WORK REQUIRED >> From the records, return each line that has the word "Policy" in it.

───── SUPPLIED RECORDS ─────

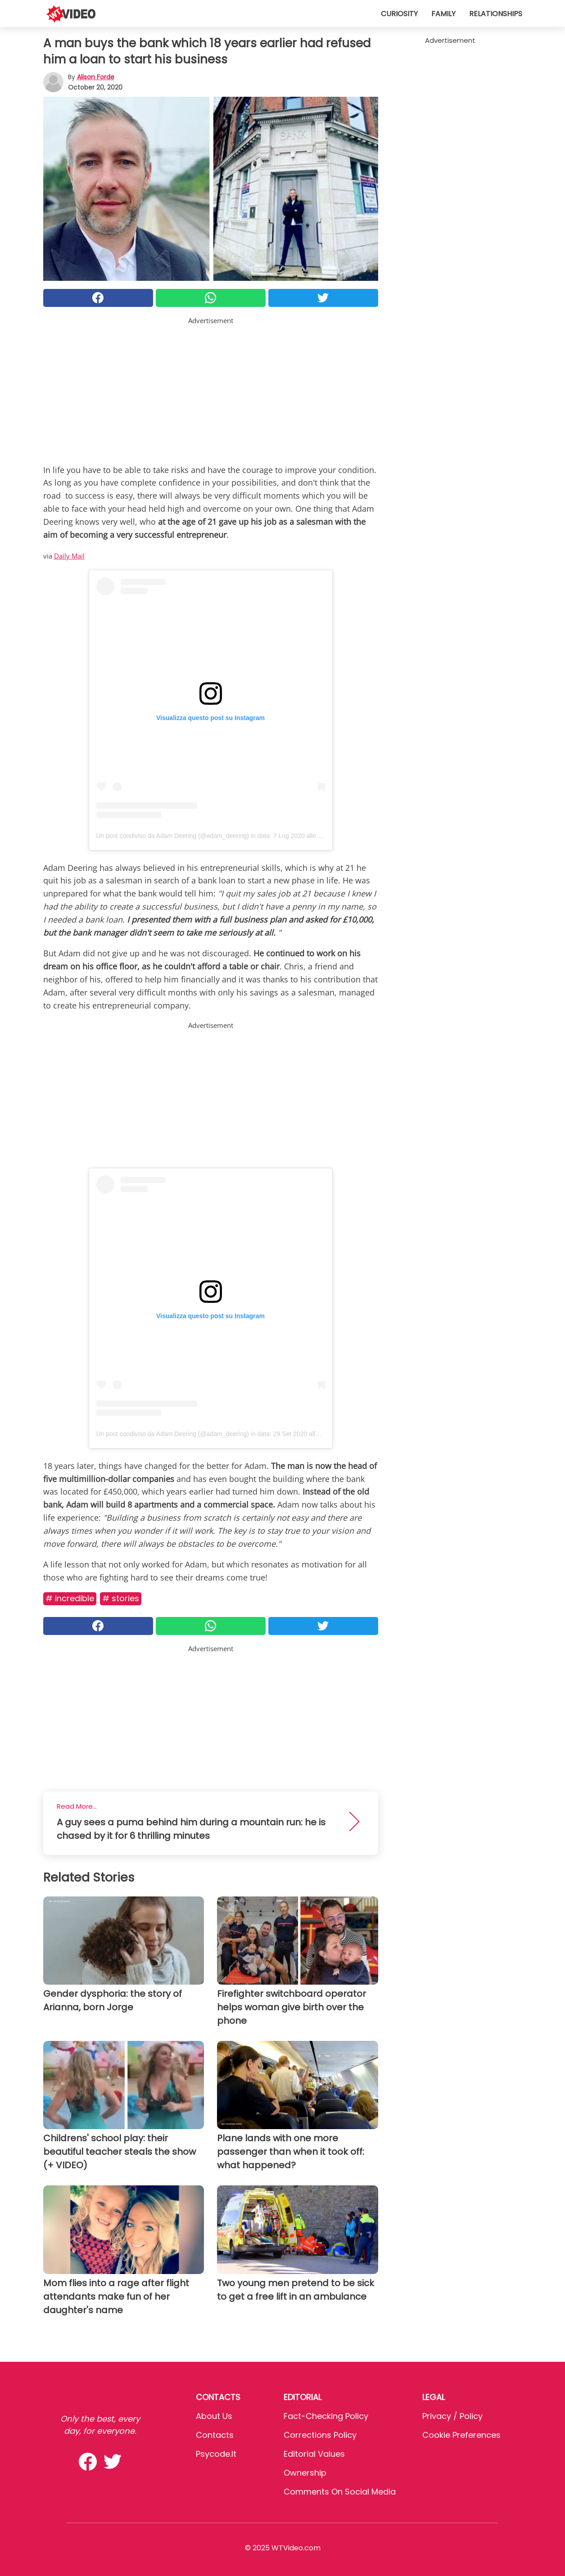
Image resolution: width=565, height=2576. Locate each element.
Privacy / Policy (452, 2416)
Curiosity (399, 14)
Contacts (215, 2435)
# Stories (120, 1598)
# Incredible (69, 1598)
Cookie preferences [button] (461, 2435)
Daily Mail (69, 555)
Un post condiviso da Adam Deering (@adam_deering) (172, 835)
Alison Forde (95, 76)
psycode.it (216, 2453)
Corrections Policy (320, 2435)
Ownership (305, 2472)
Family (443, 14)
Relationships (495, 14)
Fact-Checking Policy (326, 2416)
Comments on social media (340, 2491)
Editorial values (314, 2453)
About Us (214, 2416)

─────
───── SUPPLIED RECORDS ─────

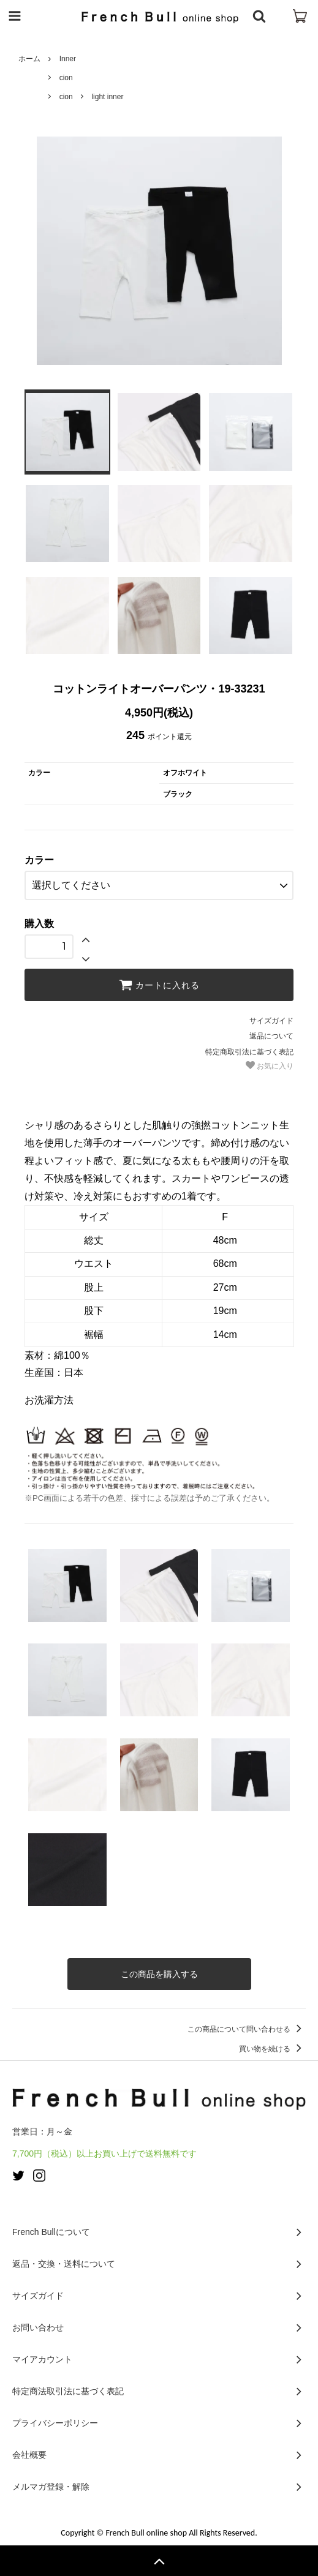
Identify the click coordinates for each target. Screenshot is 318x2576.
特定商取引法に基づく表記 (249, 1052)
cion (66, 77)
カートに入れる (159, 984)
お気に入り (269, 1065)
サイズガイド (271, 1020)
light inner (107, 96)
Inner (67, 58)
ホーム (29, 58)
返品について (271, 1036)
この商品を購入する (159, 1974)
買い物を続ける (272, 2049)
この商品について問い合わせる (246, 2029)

─────

RESPONSE >>
Privacy / Policy (452, 2416)
Corrections Policy (320, 2435)
Fact-Checking Policy (326, 2416)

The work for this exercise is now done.